-- Record excerpts follows --

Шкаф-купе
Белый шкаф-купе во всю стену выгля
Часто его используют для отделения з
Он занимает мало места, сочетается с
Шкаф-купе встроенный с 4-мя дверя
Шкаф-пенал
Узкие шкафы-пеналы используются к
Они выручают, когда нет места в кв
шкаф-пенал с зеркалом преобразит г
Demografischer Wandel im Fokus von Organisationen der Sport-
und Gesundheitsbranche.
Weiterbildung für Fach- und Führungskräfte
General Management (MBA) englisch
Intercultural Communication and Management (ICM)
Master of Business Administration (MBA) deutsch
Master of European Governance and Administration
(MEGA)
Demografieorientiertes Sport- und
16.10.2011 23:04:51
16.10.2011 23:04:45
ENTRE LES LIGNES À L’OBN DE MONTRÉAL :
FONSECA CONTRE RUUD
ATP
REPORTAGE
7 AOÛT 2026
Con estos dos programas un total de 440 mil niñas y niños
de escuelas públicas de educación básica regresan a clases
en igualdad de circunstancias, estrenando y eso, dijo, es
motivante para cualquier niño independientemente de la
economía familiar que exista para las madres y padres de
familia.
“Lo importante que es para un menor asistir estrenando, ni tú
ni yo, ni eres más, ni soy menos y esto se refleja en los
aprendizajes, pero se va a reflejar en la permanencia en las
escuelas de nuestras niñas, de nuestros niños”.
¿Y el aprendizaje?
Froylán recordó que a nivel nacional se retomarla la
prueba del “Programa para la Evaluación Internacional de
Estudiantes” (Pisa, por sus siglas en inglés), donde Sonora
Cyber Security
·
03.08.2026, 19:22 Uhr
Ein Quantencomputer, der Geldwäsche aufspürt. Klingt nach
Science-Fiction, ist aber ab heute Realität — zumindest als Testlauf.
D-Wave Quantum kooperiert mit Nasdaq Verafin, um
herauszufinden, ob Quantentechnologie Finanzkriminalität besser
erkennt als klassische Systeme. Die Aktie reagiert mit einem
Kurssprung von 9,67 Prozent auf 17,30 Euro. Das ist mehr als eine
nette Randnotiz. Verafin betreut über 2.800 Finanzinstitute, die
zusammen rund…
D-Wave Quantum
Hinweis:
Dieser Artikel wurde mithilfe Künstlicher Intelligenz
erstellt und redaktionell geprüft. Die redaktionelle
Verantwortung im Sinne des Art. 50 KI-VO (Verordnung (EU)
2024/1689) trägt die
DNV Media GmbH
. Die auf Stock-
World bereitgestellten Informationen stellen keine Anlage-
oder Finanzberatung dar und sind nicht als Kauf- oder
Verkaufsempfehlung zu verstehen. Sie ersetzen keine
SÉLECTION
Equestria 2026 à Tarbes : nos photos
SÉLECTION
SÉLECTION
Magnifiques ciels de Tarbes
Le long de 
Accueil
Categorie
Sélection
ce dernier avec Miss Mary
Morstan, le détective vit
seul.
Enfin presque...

-- Record excerpts concluded --

What to work on: Please show the lines of the material that contain the string "escuelas".

Task answer:
de escuelas públicas de educación básica regresan a clases
escuelas de nuestras niñas, de nuestros niños”.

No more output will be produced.